##### MATERIAL FOR THE TASK
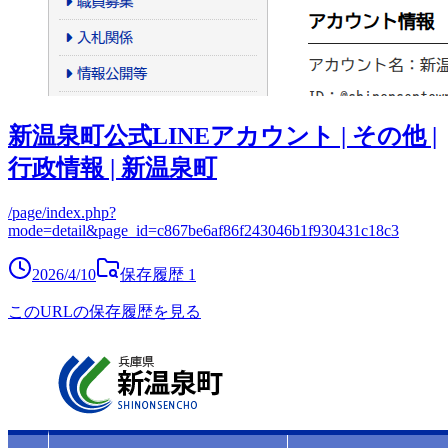
新温泉町公式LINEアカウント | その他 |
行政情報 | 新温泉町
/page/index.php?
mode=detail&page_id=c867be6af86f243046b1f930431c18c3
2026/4/10
保存履歴
1
このURLの保存履歴を見る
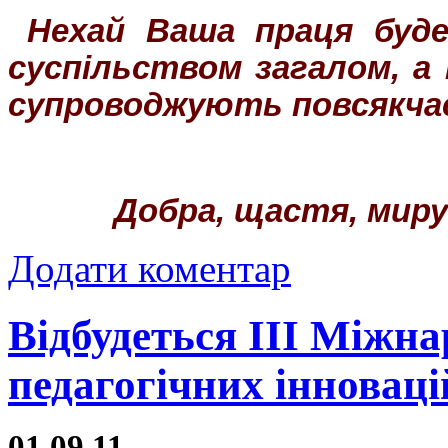
Нехай Ваша праця буде
суспільством загалом, а
супроводжують повсякча
Добра, щастя, миру
Додати коментар
Відбудеться ІІІ Міжн
педагогічних інноваці
01.09.11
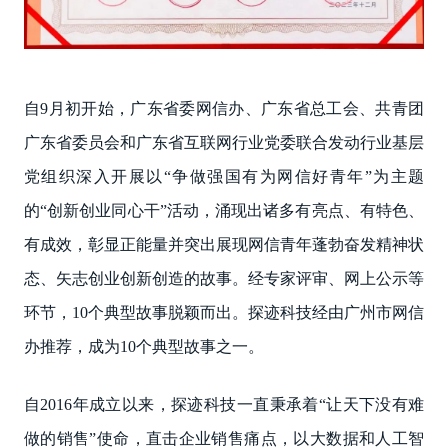
自9月初开始，广东省委网信办、广东省总工会、共青团
广东省委员会和广东省互联网行业党委联合发动行业基层
党组织深入开展以“争做强国有为网信好青年”为主题
的“创新创业同心干”活动，涌现出诸多有亮点、有特色、
有成效，彰显正能量并突出展现网信青年蓬勃奋发精神状
态、矢志创业创新创造的故事。经专家评审、网上公示等
环节，10个典型故事脱颖而出。探迹科技经由广州市网信
办推荐，成为10个典型故事之一。
自2016年成立以来，探迹科技一直秉承着“让天下没有难
做的销售”使命，直击企业销售痛点，以大数据和人工智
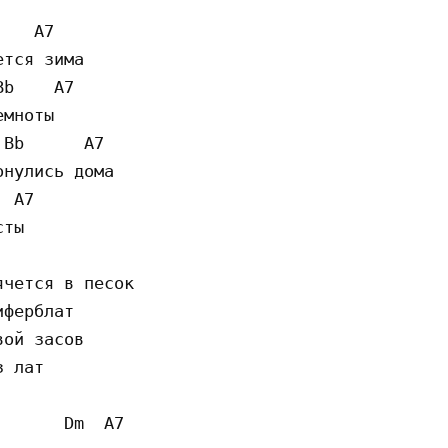
   A7 

тся зима

b    A7 

мноты

Bb      A7 

нулись дома

 A7 

ты

чется в песок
##########
◆ DIRECTIONS FOR THIS TASK: Set down word for word, from the line that contains "办推荐，成为10个典型故事之一。" to the end of the listing above, every line and no picture.

◆ WRITTEN RESPONSE:
办推荐，成为10个典型故事之一。
自2016年成立以来，探迹科技一直秉承着“让天下没有难
做的销售”使命，直击企业销售痛点，以大数据和人工智
   A7 

тся зима

b    A7 

мноты

Bb      A7 

нулись дома

 A7 

ты

чется в песок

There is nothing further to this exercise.